With the recent EU decision to halt energy imports from Russia as a result of the latter’s invasion of Ukraine, energy prices across the bloc have soared. Many industries across Europe, such as steel, fertiliser, and paper, unable to meet energy demands, are seriously scaling back or halting production altogether.
In Ireland, the most visible impact of this energy crisis has been in home heating oil, and petrol and diesel. Prices for petrol and diesel and crossed the once unimaginable threshold of €2/£2, with home heating, which has already seen a steady rise, reach double the level of 5 months ago.
Government attempts to curb the crisis have so far resulted in failure, with the removal of excise duty on fuel imports, which came into effect at midnight on 10 March, being rendered useless by the close of the day. In response to accusations of price-gouging by petrol stations, the government’s response was that concerned consumers should report these instances to the Competition and Consumer Protection Commission. However, the CCPC has already sided with petrol stations, claiming they have a right to set their prices to anything they see fit.
When challenged to lower VAT, the government response has been a hand wringing appeal to EU legislation. Should the 26 counties reduce VAT below the already derogated 13.5%, the rate would be forced up to the standard 23% at the conclusion of the crisis.
This hamstringing of relief efforts highlights how the south’s membership of the EU is essentially a colonial one. The EU is content to extract wealth from the state, but will block any attempts to alleviate the suffering of the most vulnerable if it would prove damaging to its profits.
Minister for Finance Pascal Donohoe has said that price-caps, another possible solution, would be impossible to implement in the Irish context, as the south is an importer of fuel and is therefore a “price-taker”. However, this ignores the fact that other countries in Europe that import a similar amount of fuel (e.g. Greece), have already implemented such caps. In reality, the government do not wish to set the precedent of price caps, lest they be brought up again in relation to another industry, such as housing.
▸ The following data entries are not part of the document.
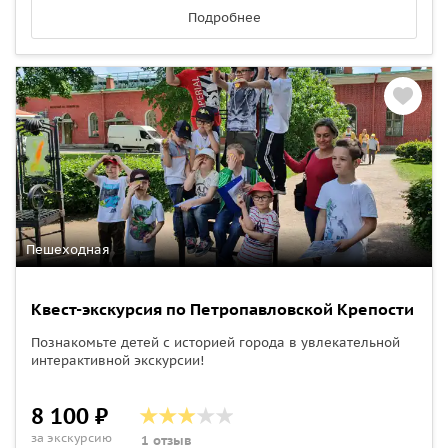
Подробнее
Пешеходная
Квест-экскурсия по Петропавловской Крепости
Познакомьте детей с историей города в увлекательной
интерактивной экскурсии!
8 100 ₽
за экскурсию
1 отзыв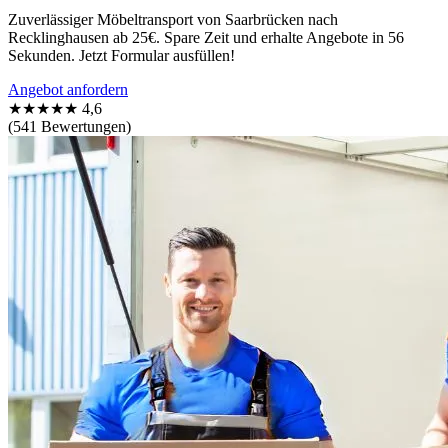
Zuverlässiger Möbeltransport von Saarbrücken nach
Recklinghausen ab 25€. Spare Zeit und erhalte Angebote in 56
Sekunden. Jetzt Formular ausfüllen!
Angebot anfordern
★★★★★
4,6
(541 Bewertungen)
The communities most affected by the current crisis are the working class and rural communities. With the decimation of public transport in rural areas, the use of a personal vehicle has become essential to many, and current prices mean many cannot afford to fill their tanks.
Therefore, it is imperative that the government implement price controls, and shift the burden of the present crisis away from the working class and on to capitalists.